Assigned task => The word "energía" may appear in some of the lines below. State how many lines contain it, and write only that number.

Data for this exercise =>
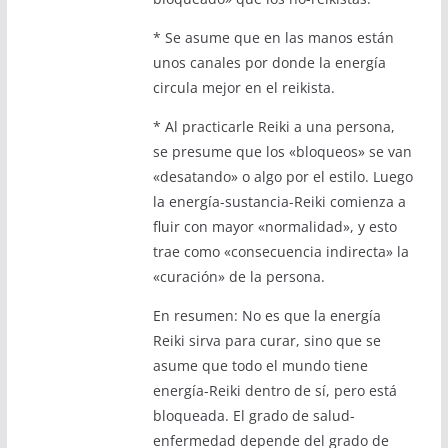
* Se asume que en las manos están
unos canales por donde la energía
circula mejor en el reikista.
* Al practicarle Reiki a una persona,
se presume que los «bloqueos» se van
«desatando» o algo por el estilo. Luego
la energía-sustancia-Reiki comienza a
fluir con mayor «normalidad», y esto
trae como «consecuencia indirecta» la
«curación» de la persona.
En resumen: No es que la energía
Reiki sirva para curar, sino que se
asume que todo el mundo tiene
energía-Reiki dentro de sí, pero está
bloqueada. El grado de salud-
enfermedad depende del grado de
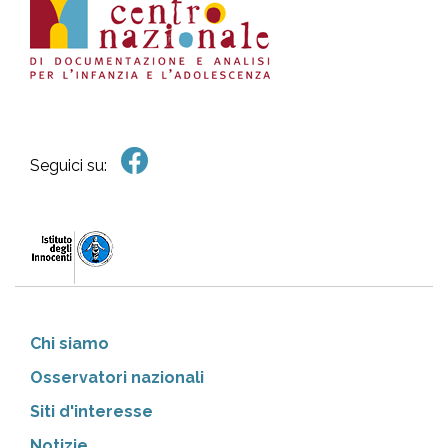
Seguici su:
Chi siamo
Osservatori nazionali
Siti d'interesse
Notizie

...

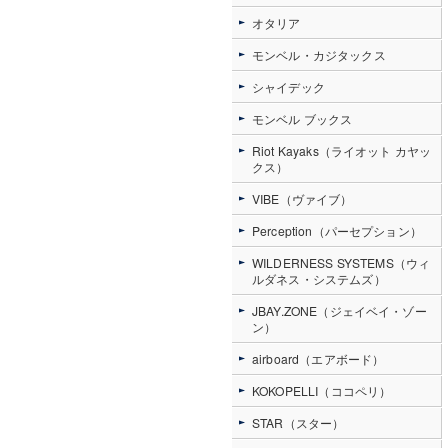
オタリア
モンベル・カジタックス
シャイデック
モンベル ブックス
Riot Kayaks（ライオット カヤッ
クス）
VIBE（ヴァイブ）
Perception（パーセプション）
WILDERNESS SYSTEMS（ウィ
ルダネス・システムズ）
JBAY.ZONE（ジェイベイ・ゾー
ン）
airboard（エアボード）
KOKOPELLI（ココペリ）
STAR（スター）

---

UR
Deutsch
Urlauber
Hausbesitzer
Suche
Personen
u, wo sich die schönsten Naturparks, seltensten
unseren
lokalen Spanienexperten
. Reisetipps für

Answer section => 4